Segment Open
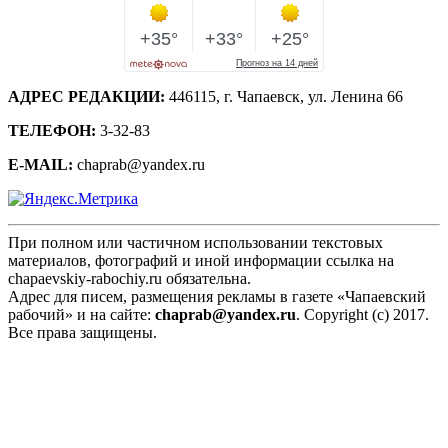
АДРЕС РЕДАКЦИИ:
446115, г. Чапаевск, ул. Ленина 66
ТЕЛЕФОН:
3-32-83
E-MAIL:
chaprab@yandex.ru
При полном или частичном использовании текстовых
материалов, фотографий и иной информации ссылка на
chapaevskiy-rabochiy.ru обязательна.
Адрес для писем, размещения рекламы в газете «Чапаевский
рабочий» и на сайте:
chaprab@yandex.ru
. Copyright (c) 2017.
Все права защищены.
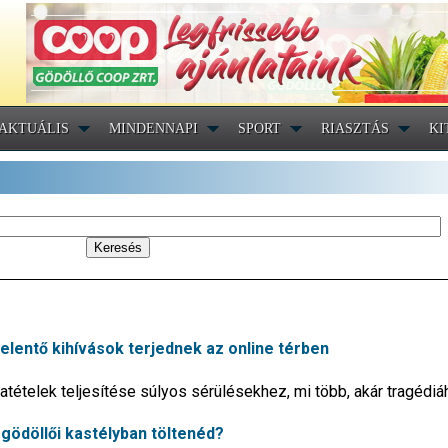
AKTUÁLIS
MINDENNAPI
SPORT
RIASZTÁS
KI
 jelentő kihívások terjednek az online térben
atételek teljesítése súlyos sérülésekhez, mi több, akár tragédiá
 gödöllői kastélyban töltenéd?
Segment Closed
ACTION ITEM
Print exactly the first line of the entries and every line after it through the one that contains "Адрес для писем, размещения", leaving the pictures out.

EXERCISE ANSWER
АДРЕС РЕДАКЦИИ:
446115, г. Чапаевск, ул. Ленина 66
ТЕЛЕФОН:
3-32-83
E-MAIL:
chaprab@yandex.ru
При полном или частичном использовании текстовых
материалов, фотографий и иной информации ссылка на
chapaevskiy-rabochiy.ru обязательна.
Адрес для писем, размещения рекламы в газете «Чапаевский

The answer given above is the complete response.